Gee great, my tax money goes to buy a million shacks in a Detroit ghetto. Or about 5000 homes in California

— Give about $15 billion in housing tax breaks, including a credit of up to $7,500 for first-time homebuyers who bought homes between April 9, 2008, and July 1, 2009.

This seems like a good idea. But they have to pay that $7500 back at $500 a year, or in full if they sell the home. This is a tax break though and not actual cash to the buyer. If you don't pay $7500 in taxes your not going to get that much back. And on the flip side, this bill did eliminate down payment assistance programs for first time buyers. They eliminated free money down payment assistance programs and gave a loan against your tax bill.

— Put a cap of $625,500 on the loans Fannie Mae and Freddie Mac can buy in certain high-priced areas, and a cap in other areas of up to 15 percent above the median home price.

STUPID, STUPID, STUPID, Another attempt to keep home prices artificially inflated.

— Count any federal infusion for the mortgage giants under the debt limit, essentially capping how much the government could spend to stabilize the companies without further approval from Congress. As of Tuesday, the national debt that counts toward the limit stood at about $9.5 trillion, roughly $360 billion below the statutory ceiling.

This is the increase of the National Debt Limit. Another STUPID idea.

It's amazing to me that even with 70% of the population against this bill it sill passed by a landslide. I fully understand that something has to be done to ensure a total collapse of the banking system and the economy doesn't happen. But this bill is not the way to do it.


bigdog76 said...

I appreciate the post.
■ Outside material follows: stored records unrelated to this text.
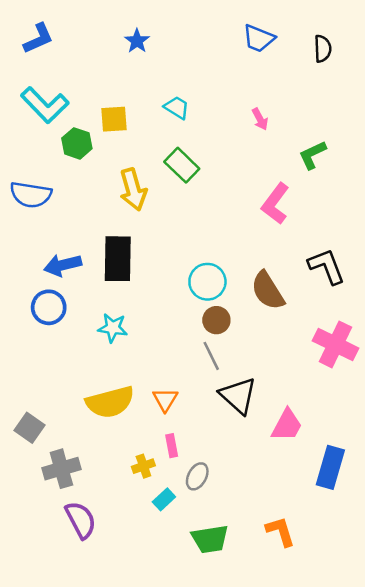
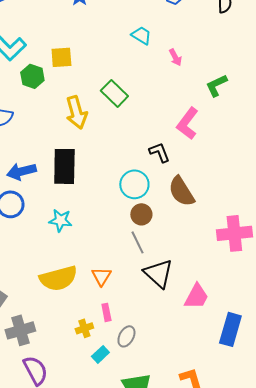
cyan trapezoid: (177, 108) -> (141, 35), moved
black L-shape: (327, 266) -> (159, 152), moved, size x0.7
pink cross: (335, 344) -> (234, 233), turned -32

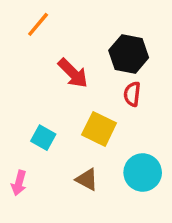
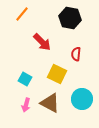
black hexagon: (129, 54) -> (70, 18), moved
brown triangle: (87, 179) -> (50, 103), size x1.5
pink arrow: (19, 183) -> (26, 105), moved

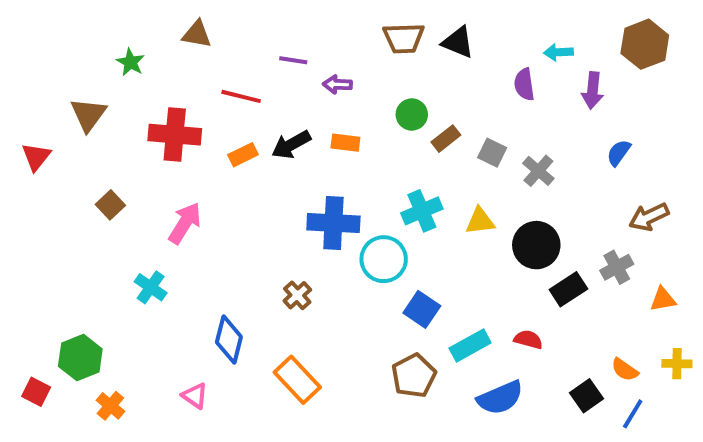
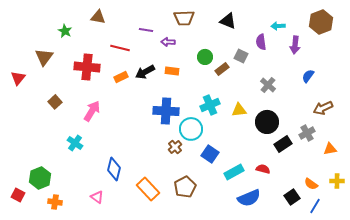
brown trapezoid: (404, 38) -> (184, 18), moved
gray square: (492, 153) -> (241, 56), moved
brown cross: (297, 295) -> (175, 147), moved
brown pentagon: (414, 376) -> (185, 187), moved
orange cross: (110, 406) -> (55, 202), turned -32

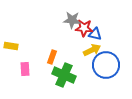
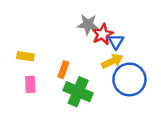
red star: (84, 28) -> (103, 34), turned -30
blue triangle: (95, 34) -> (116, 42), turned 48
yellow rectangle: (11, 46) -> (25, 56), moved

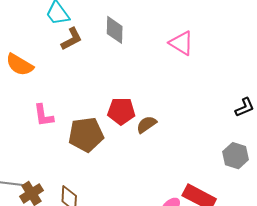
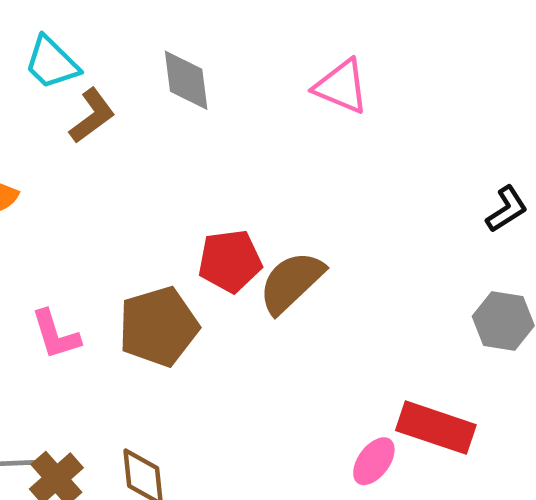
pink L-shape: (44, 115) -> (56, 335), moved
brown semicircle: (146, 124) -> (291, 282), size x1.5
One note on the $7500 tax credit you start paying that back 2 years after you claim it.

dgelz said...

"Put a cap of $625,500 on the loans Fannie Mae and Freddie Mac can buy in certain high-priced areas, and a cap in other areas of up to 15 percent above the median home price."
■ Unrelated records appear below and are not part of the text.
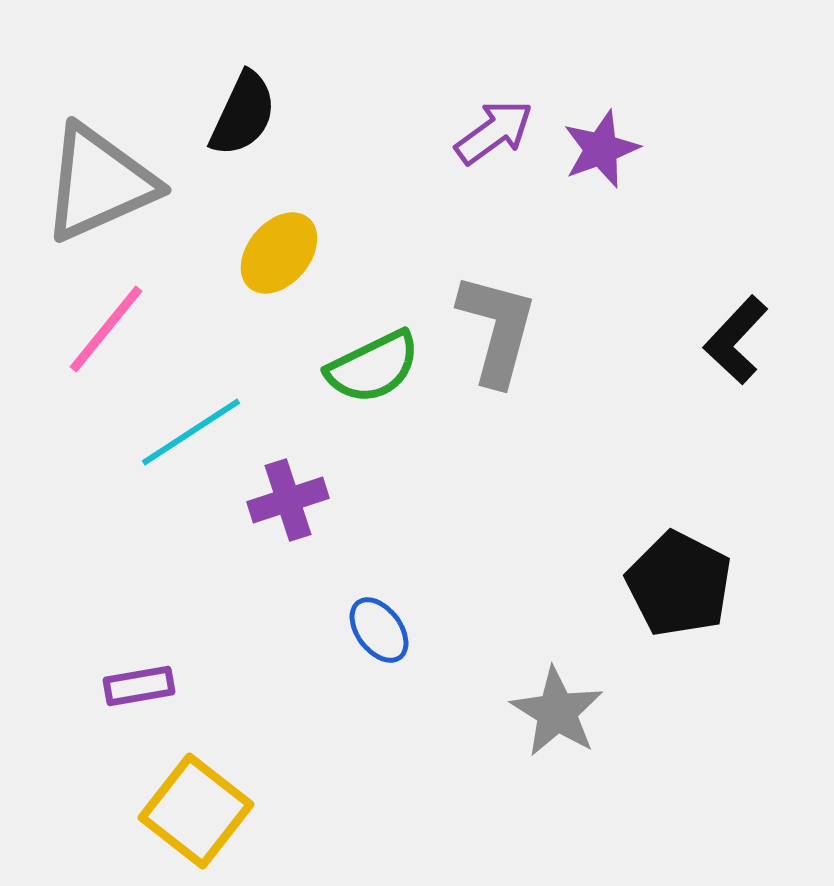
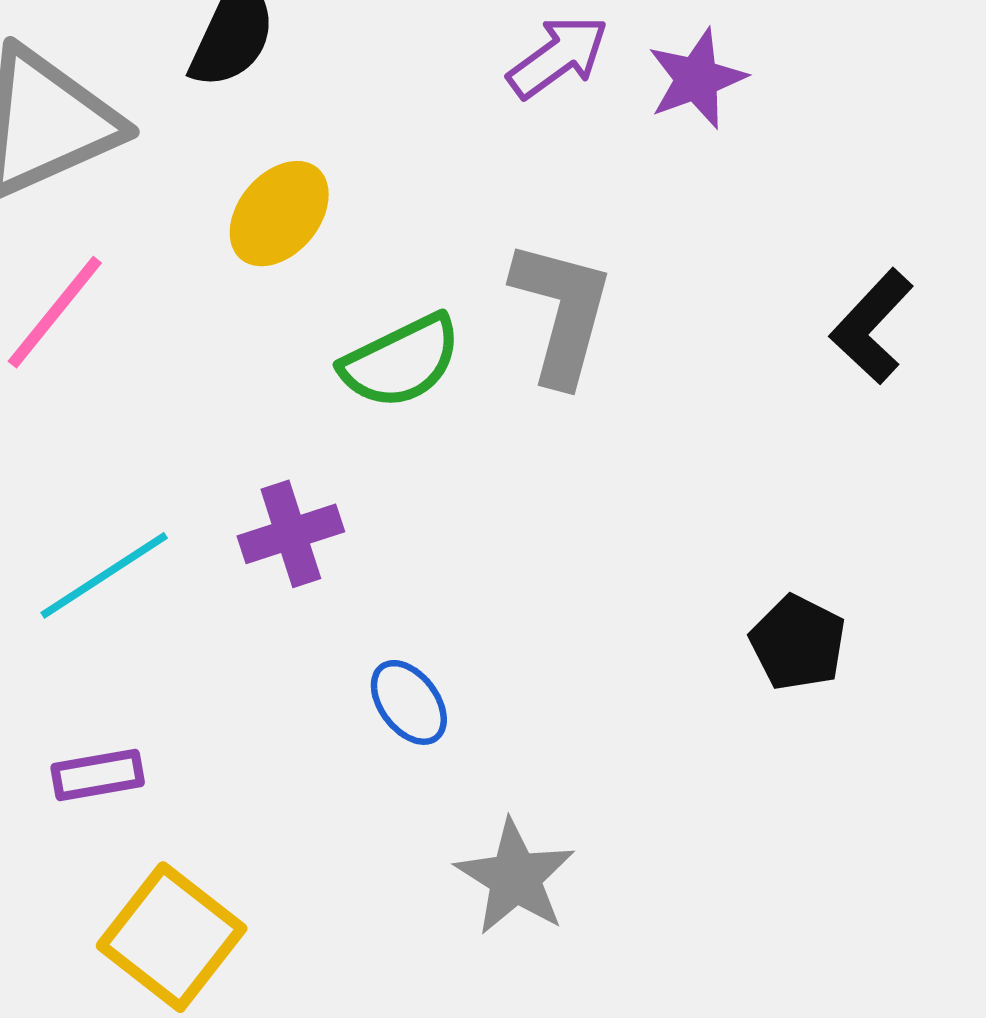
cyan line: (191, 432) -> (104, 575), moved
black pentagon: (679, 584) -> (798, 643), size x0.7
gray star: (557, 712) -> (515, 877), moved

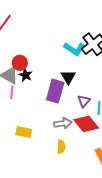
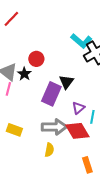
cyan L-shape: (74, 49) -> (81, 41), moved
red circle: (20, 63) -> (36, 59), moved
gray arrow: (63, 123) -> (54, 127), size x1.4

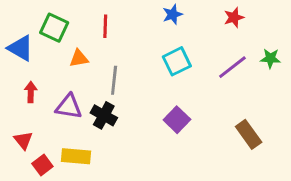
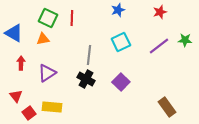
green square: (54, 28) -> (48, 18), moved
orange triangle: (79, 58) -> (43, 39), moved
gray line: (114, 80) -> (89, 55), moved
purple triangle: (69, 107) -> (47, 73), turned -42
black cross: (104, 115) -> (86, 79), moved
brown rectangle: (249, 134) -> (167, 107), moved

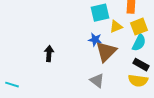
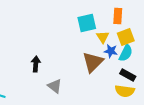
yellow triangle: (116, 27) -> (103, 37), turned -40
blue star: (95, 40) -> (111, 51), moved
gray triangle: (97, 81) -> (55, 86), moved

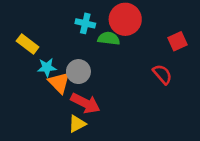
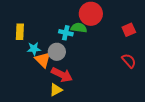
cyan cross: (85, 23) -> (66, 33), moved
yellow rectangle: (28, 44) -> (20, 32), turned 56
red semicircle: (162, 74) -> (129, 61), moved

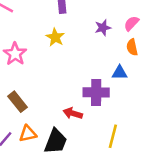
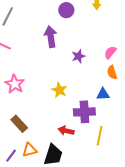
purple star: (103, 28) -> (78, 56), moved
yellow star: (55, 37) -> (59, 90), moved
yellow line: (113, 136) -> (100, 136), moved

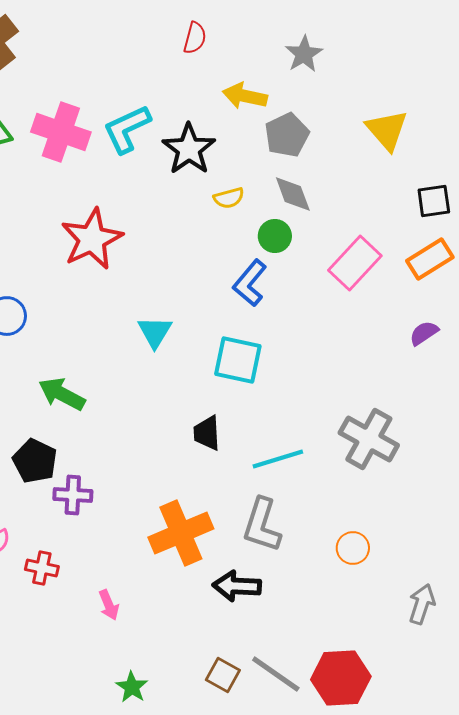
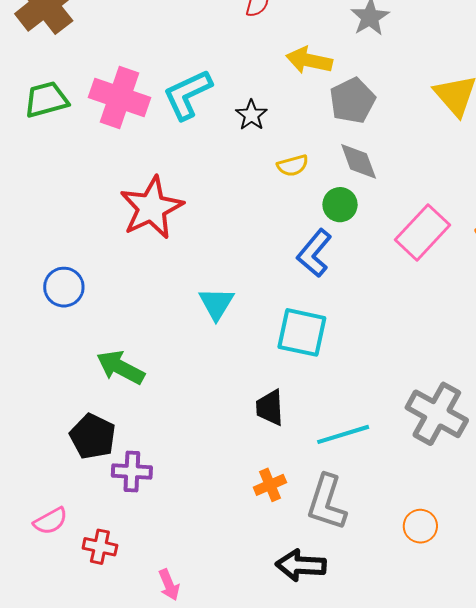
black star: (189, 149) -> (251, 115), size x0.6
orange cross: (181, 533) -> (270, 485), moved, size x0.5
I agree 100% on just how STUPID this is. This bill will allow more buyers to purchase a home that is still incredibly overpriced. Yeah, now you may be able to get that loan at a decent lower interest rate, but realize the loan your asking for is too high...THE HOUSE YOU'RE BUYING ISN'T REALLY WORTH THAT MUCH!
Let home prices correct to the proper income to home-debt ratio. Then consider taking on the new loan.
They're trying to make you buy a house at a purchase price that still needs to come down.
Do your research, people...we're getting screwed!

golfer_X said...

They are trying but as usual when a committee, a congress or a group of experts get together you can pretty much count of a clusterfook.

I understand the need for the gov to prevent a complete financial meltdown. And I'm sure it's a far more complicated process than I can wrap my feeble mind around. However everything they have done so far seems either like fluff or like desperation. I fear they are taking us down the same road Japan took in the 90's. They are trying to stretch out the collapse and they should. Having trillions of dollars in losses in a very short time would be, well it would be really really bad. But they have to be careful not to stretch it out for too long. This could lead to a long period of Stagflation. And unlike the Japanese who still saved money during their boom and bust we are broke, we are worse than broke. We are up to our eyeballs in debt. And all that debt will make this hole much harder for us to climb out of than it was for the Japanese.

So tonight as I lay my head down to sleep I pray for the lunatics in Washington to do something different this time. Like possibly the right thing (whatever that may be).